§ Saved data entries
□ □ □ □ □ □ □
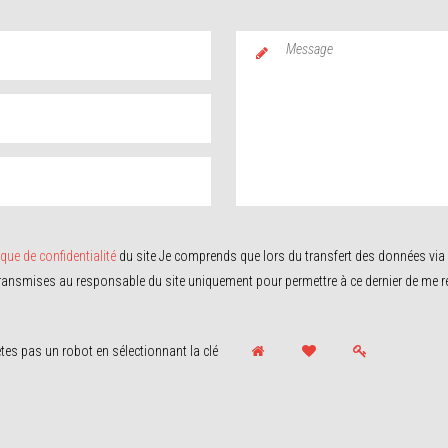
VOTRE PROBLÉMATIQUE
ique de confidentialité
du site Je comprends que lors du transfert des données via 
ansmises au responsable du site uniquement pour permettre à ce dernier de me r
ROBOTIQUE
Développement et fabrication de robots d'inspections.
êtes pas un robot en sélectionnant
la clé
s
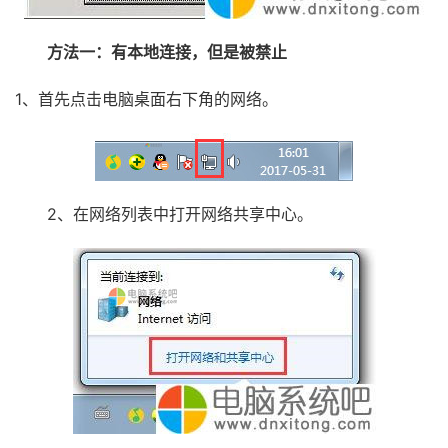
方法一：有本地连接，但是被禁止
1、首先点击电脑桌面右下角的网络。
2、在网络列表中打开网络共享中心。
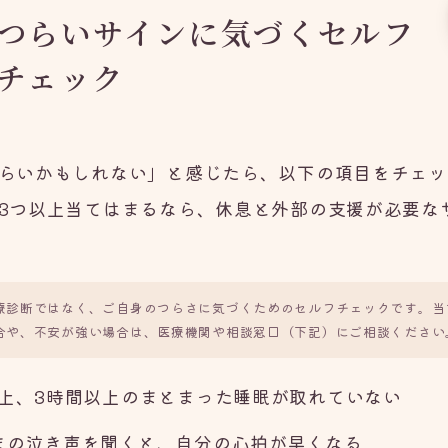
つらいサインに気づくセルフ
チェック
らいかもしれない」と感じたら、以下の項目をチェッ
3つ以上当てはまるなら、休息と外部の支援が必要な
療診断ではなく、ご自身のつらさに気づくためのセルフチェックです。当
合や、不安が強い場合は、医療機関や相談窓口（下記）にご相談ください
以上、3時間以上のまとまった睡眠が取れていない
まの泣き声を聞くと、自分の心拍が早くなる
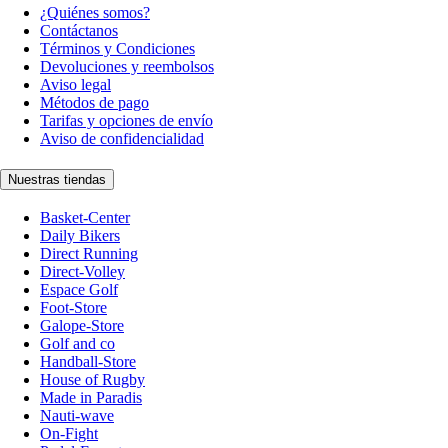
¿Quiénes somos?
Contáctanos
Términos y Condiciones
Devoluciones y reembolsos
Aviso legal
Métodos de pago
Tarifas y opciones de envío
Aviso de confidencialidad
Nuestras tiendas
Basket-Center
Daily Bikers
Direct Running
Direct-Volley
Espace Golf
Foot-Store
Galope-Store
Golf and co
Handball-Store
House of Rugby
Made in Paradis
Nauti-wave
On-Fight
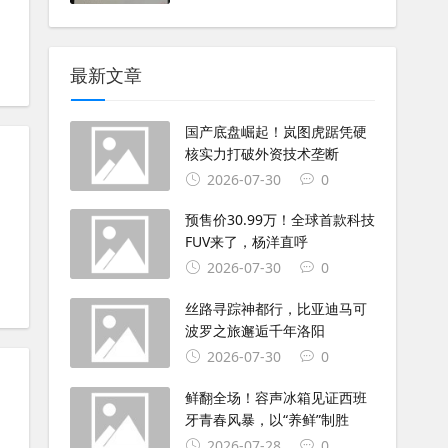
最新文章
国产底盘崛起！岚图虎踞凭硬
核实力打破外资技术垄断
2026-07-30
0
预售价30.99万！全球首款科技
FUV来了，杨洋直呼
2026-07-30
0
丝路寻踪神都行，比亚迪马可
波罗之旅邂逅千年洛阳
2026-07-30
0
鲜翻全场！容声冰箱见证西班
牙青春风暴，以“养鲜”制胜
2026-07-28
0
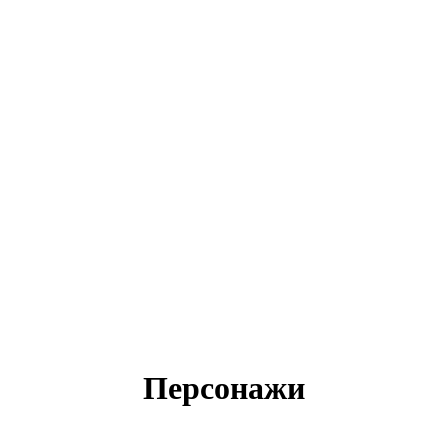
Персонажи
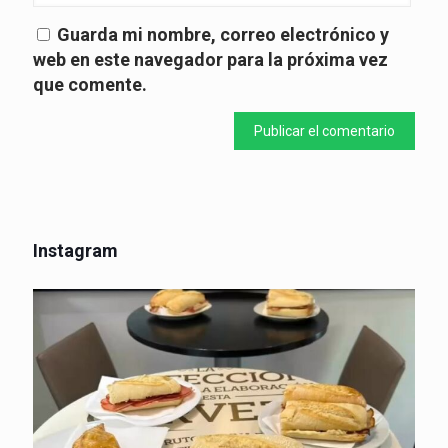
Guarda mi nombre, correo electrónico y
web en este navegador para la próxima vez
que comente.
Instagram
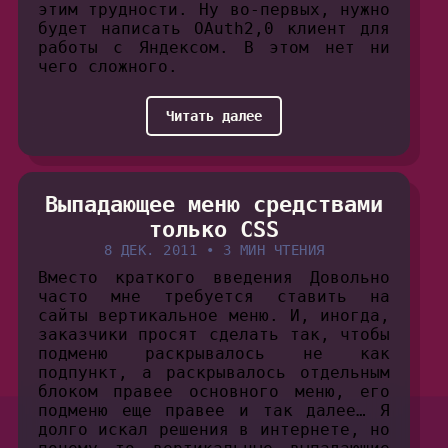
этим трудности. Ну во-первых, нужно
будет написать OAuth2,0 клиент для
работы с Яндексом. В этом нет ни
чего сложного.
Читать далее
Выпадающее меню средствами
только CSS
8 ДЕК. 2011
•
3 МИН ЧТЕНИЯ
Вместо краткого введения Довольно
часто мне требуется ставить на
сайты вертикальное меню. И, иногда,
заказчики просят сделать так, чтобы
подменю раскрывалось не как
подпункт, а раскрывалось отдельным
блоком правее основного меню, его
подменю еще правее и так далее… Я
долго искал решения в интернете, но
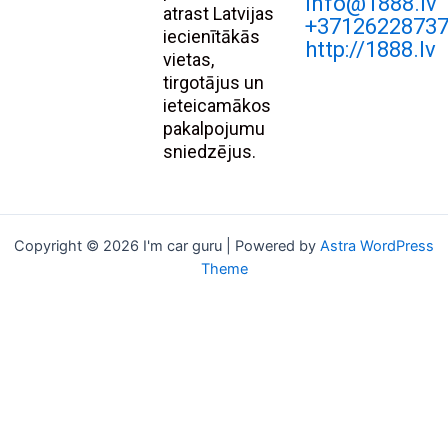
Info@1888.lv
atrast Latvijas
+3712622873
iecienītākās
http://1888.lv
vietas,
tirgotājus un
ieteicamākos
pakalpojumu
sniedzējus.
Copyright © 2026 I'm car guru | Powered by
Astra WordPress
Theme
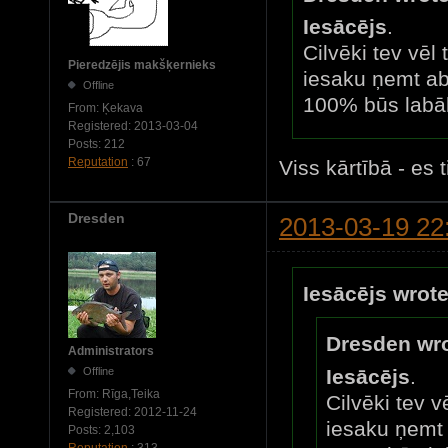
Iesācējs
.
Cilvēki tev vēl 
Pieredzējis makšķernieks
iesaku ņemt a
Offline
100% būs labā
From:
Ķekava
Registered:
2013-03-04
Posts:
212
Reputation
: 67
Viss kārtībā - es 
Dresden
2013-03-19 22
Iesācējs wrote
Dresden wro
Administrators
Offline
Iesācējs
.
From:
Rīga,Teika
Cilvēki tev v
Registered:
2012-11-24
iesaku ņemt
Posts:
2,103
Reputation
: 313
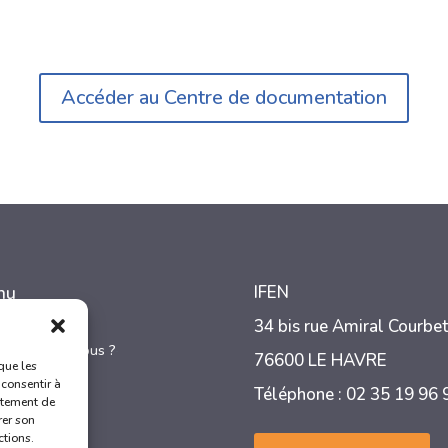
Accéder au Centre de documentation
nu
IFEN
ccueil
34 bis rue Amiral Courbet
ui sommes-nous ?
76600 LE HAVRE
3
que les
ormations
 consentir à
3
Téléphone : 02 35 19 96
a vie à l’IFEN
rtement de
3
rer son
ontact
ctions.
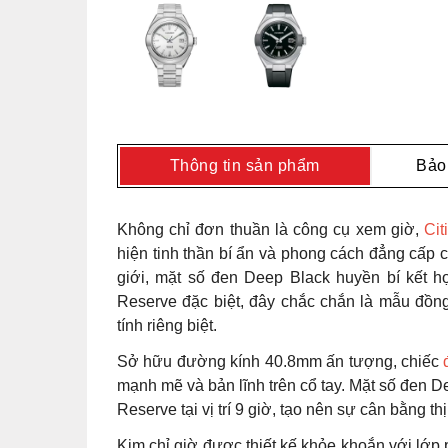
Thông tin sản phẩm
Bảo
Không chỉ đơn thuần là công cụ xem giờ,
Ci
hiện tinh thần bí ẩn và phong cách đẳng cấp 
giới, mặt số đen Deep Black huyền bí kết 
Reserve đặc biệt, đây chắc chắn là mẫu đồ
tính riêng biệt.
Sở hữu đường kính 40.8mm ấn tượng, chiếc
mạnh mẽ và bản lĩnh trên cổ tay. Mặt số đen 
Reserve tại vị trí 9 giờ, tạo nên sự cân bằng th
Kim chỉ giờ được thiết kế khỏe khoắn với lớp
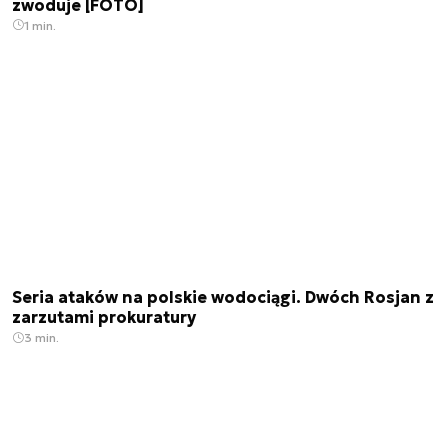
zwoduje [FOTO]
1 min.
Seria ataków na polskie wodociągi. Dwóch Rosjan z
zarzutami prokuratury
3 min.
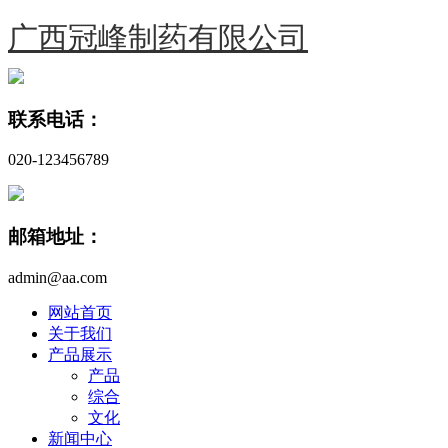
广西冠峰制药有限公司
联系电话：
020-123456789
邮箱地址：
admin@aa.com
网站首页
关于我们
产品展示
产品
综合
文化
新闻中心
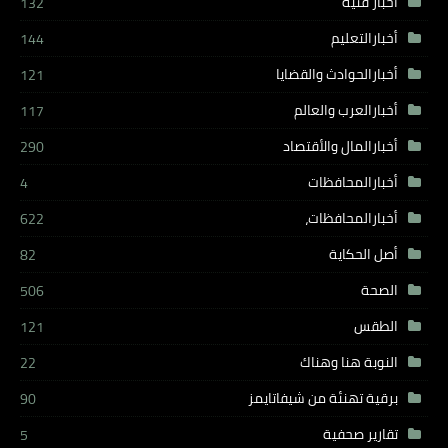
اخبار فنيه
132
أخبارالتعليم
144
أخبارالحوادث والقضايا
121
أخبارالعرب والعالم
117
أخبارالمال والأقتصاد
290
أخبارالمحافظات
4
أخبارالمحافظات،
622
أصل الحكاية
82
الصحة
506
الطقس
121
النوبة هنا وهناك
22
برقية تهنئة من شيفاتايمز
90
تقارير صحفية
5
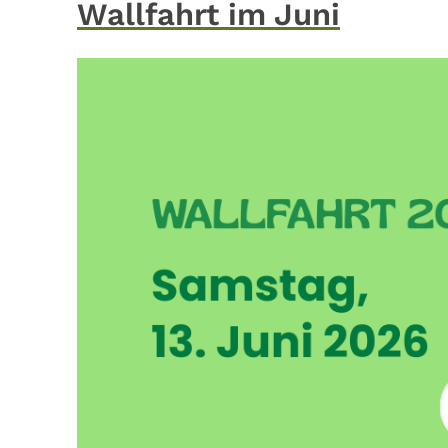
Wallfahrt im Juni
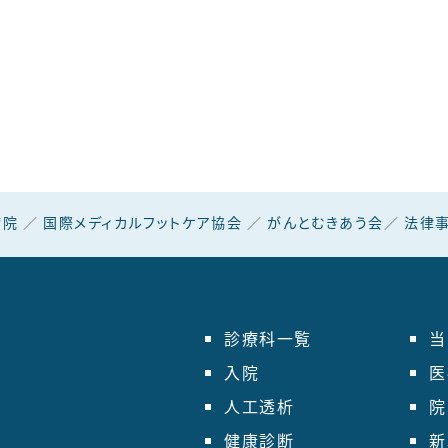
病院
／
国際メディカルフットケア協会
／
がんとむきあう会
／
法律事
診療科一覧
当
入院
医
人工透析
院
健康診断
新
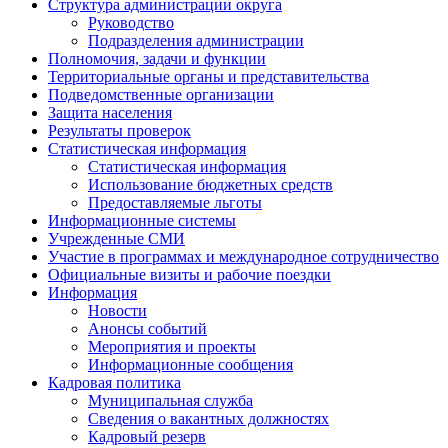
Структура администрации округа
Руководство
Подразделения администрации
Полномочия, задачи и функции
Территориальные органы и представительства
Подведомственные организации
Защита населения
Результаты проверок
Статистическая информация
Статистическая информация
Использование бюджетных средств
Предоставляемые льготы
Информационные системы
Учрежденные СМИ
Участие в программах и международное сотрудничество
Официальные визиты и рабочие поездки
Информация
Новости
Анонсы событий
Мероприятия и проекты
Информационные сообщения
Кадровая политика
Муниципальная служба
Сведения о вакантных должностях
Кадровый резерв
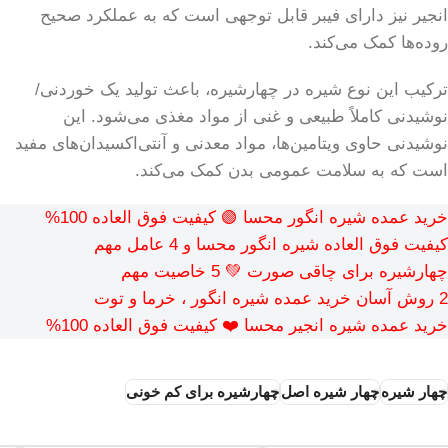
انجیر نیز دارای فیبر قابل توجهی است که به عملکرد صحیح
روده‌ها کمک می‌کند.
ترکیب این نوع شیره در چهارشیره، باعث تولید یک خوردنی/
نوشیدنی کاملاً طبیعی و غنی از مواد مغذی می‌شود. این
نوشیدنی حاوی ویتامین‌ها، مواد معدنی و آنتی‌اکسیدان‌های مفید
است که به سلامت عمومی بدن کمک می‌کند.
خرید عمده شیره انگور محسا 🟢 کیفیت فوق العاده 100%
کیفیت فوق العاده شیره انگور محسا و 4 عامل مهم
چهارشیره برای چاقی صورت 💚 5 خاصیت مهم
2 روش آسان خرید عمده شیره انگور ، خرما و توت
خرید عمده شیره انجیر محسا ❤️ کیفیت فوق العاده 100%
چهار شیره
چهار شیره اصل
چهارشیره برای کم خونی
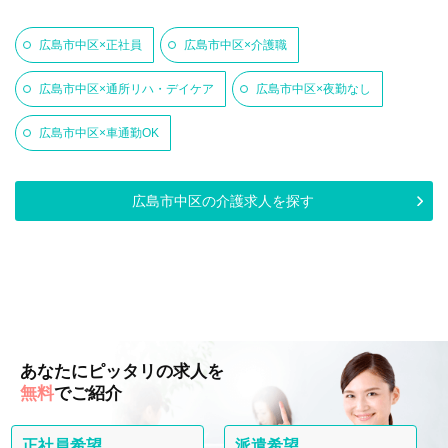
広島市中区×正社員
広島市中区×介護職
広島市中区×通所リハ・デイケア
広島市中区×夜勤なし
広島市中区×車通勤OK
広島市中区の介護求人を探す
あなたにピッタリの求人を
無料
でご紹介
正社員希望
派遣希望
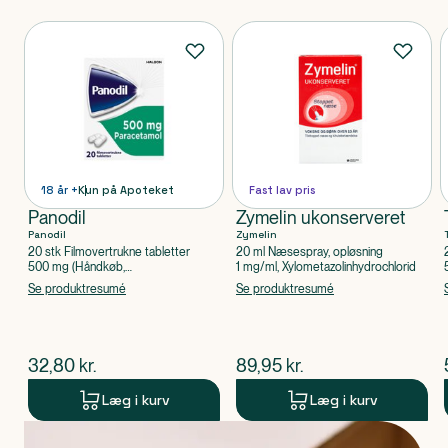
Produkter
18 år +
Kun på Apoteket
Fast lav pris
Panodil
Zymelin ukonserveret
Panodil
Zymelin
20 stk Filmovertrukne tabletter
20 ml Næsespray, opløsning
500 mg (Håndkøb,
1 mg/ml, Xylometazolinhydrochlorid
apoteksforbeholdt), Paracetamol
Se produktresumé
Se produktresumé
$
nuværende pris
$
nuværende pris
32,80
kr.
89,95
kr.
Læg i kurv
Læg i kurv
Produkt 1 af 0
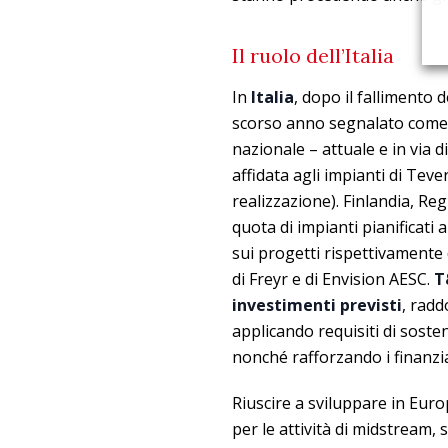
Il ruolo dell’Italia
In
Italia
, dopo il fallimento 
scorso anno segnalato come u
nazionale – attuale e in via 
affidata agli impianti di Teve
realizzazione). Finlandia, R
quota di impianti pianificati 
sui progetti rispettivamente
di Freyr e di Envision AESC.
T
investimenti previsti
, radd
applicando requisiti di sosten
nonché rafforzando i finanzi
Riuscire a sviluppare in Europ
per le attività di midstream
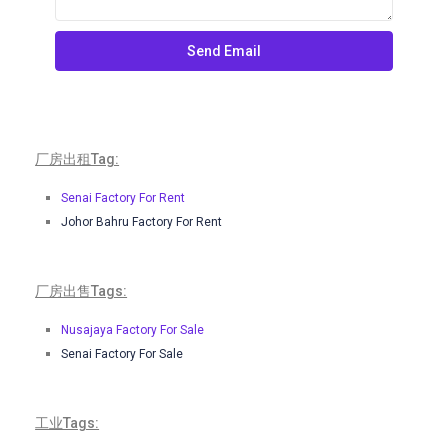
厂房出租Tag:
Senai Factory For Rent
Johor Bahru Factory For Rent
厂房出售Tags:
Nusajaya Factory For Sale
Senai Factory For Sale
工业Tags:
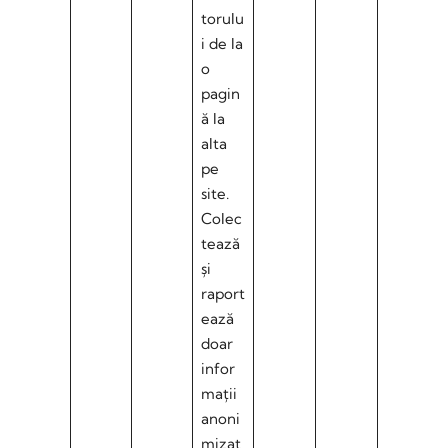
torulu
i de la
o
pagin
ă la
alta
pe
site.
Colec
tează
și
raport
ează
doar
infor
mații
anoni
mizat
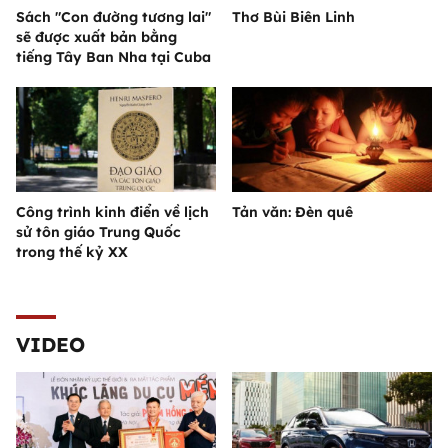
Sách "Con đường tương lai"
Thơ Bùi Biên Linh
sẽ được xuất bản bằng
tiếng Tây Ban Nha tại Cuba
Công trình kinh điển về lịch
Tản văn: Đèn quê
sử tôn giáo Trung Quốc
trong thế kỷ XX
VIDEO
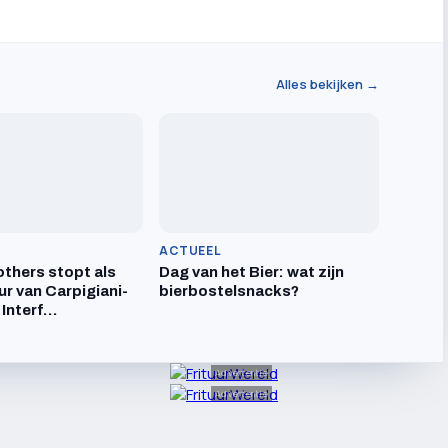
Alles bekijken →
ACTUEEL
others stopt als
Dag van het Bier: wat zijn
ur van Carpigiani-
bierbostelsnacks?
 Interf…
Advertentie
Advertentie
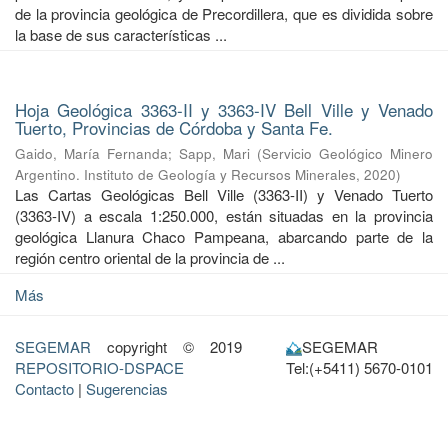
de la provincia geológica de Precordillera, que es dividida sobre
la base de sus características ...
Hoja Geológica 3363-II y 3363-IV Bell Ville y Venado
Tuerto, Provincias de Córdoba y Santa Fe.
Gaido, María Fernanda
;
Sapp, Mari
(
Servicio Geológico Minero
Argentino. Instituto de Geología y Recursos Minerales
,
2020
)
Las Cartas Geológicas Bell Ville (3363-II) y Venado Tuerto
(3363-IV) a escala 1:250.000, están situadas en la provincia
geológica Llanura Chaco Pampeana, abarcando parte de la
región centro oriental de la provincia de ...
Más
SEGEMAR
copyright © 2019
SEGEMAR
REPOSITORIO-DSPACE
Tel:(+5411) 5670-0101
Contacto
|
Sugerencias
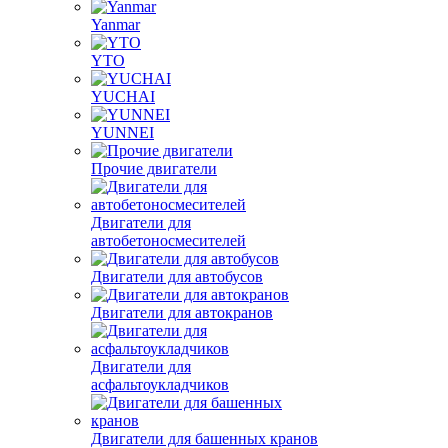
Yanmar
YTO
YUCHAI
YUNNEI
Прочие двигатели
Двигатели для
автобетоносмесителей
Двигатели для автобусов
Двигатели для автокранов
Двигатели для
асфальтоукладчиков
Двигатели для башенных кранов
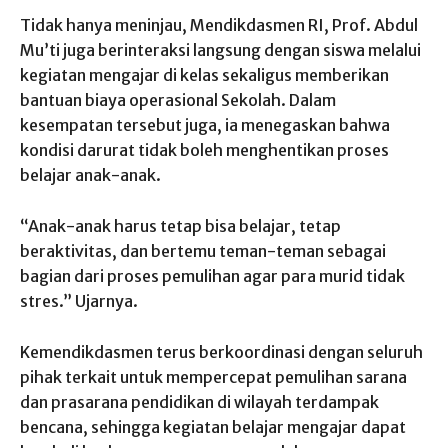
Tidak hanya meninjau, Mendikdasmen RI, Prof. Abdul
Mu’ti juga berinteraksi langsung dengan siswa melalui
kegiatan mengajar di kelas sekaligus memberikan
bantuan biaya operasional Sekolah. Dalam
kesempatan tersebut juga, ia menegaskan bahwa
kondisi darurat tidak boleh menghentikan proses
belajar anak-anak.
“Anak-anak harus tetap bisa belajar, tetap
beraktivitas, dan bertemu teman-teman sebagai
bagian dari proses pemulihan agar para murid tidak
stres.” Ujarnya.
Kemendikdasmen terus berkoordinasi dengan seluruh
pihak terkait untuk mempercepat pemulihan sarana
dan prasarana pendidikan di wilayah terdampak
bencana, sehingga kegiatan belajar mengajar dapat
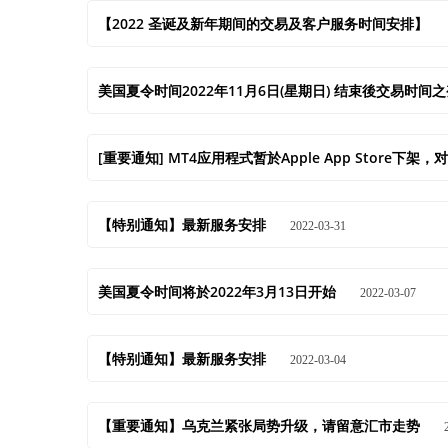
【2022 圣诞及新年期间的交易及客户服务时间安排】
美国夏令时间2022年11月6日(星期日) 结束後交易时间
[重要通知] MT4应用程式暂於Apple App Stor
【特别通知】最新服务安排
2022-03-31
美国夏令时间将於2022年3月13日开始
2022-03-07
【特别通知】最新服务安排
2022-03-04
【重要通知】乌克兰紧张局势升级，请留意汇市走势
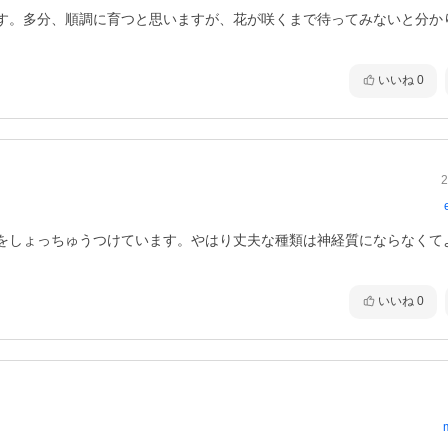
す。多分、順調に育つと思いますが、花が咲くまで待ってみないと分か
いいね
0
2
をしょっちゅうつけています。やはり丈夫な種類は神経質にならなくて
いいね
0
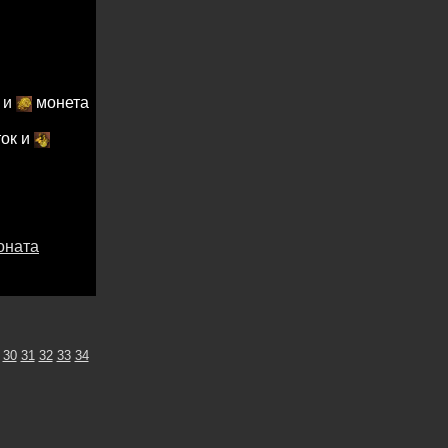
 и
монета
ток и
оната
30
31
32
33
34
□ □ □ □ □ □ □
§ Exercise
Copy out the range of lines above starting at the line with "Hoja Geológica 3363-II" and ending at the line with "Las Cartas Geológicas", exactly and including both.

§ Exercise solution
Hoja Geológica 3363-II y 3363-IV Bell Ville y Venado
Tuerto, Provincias de Córdoba y Santa Fe.
Gaido, María Fernanda
;
Sapp, Mari
(
Servicio Geológico Minero
Argentino. Instituto de Geología y Recursos Minerales
,
2020
)
Las Cartas Geológicas Bell Ville (3363-II) y Venado Tuerto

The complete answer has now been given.